MISSBLABLABLA-015BD.jpg

(Photo Benjamin Boccas - janvier 2008)

lundi 7 janvier 2008

Les étoiles, elles disent rien que des bêtises !

Semaine difficile en vue. Parce que se prendre une année dans la gueule d'ici quelques jours, cela n'a pas le don de me rendre de bonne humeur... Pour anticiper toute autre source de contrariété, j'ai regardé ce matin mon horoscope...

VIE PROFESSIONNELLE : Risques de conflit avec une personne partageant vos activités. Mettez de " l'eau dans votre vin ", et cela pour toute la semaine. Surveillez vos propos, et faites preuve de diplomatie car vous n'avez aucun intérêt à attiser certaines tensions.
Surveiller mes propos et faire preuve de diplomatie... Ben c'est pas gagné, surtout quand on connait le programme de cette semaine, et qu'on sait comment a commencé mon lundi. J'en conclus d'ores et déjà qu'il va y avoir du conflit. Va falloir prévenir mon manager que je vais être encore plus chiante que d'habitude.

VIE PRIVÉE : Dans votre vie personnelle, la récupération d'un choc nécessite un certain temps, alors laissez le temps faire son travail. Les planètes vous accompagneront durant cette période de transition. Essayez de prendre un peu de " recul " et évitez d'agir " à chaud ". Une soirée réussie, en fin de semaine, devrait contribuer à vous rendre le moral.
Oué alors la patience, ce n'est pas mon truc. Et la soirée qui devait avoir lieu fin de semaine, j'ai du l'annuler. Ce qui me déprime. Alors leur histoire que ma vie, ça va être un peu la fête du slip le w-e prochain, c'est du n'importe quoi.

VIE QUOTIDIENNE : L'accent est mis sur les relations existantes. Vous vous investirez plus que jamais, dans une situation, pour sauver les " pots cassés ". Tenez bon car vous avez " toutes les cartes en main " pour réussir et vous attirer la sympathie de personnes de qualité.
Franchement, ça m'étonnerait qu'avec la gueule de 6 pieds de long que je traine, j'arrive à m'attirer la sympatie d'un pittbull. Alors les personnes de qualité...

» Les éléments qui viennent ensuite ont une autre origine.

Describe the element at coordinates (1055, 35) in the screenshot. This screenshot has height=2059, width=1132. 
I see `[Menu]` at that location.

Vos chiffres porte-bonheur cette semaine : 8 Non, moi c'est plutôt le 9, cette semaine...

La devise de la semaine : la patience AH AH AH !!!

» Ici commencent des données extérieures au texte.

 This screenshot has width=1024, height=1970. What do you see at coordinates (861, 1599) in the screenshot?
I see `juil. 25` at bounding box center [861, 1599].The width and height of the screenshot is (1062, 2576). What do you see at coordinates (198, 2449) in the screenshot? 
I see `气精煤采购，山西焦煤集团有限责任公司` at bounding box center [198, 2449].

La chance de la semaine : la famille Heu....

Piquez moi !

vendredi 28 décembre 2007

Gnagnagna Noël...

Enfin, c'est fini. Ce putain d'"esprit de Noël". Qui commence avec tout ce monde dans les magasins, les coups de coude, les orteils écrasés, l'énervement. La vieille qui brame parce que soi disant on lui est passé devant (ce qui est totalement faux) (et fait rejaillir le débat sur l'euthanasie).
"Esprit de Noël" qui continue tranquillement son chemin avec la bouffe. Trop de bouffe. L'écœurement, le bide à bloc, la culpabilité sur la balance.
On enchaine avec la joie d'être en famille. C'est un peu l'occasion de l'année de se retrouver, et donc de faire remonter tout le fiel que l'on peut avoir contre certains. Et puis c'est tellement mieux de se foutre sur la gueule avec du foie gras plein la bouche. En se disant qu'à la bûche, on sera passé à autre chose. Jusqu'au lendemain.
Et puis il y a l'ouverture des cadeaux, les gueules de quatre pieds de long parce que même si on a passé des plombes à se creuser la tête pour trouver le truc original censé faire plaisir, on tombe forcément à côté.
Sans parler de la petite lettre du banquier, quand on sort la tête de la dinde aux marrons, qui a pensé à nous, histoire de nous rappeler à l'ordre alors que la moitié de la paye est passée en cadeaux (que même pas ils ont été appréciés, pour mémoire). Trêve des confiseurs mon cul.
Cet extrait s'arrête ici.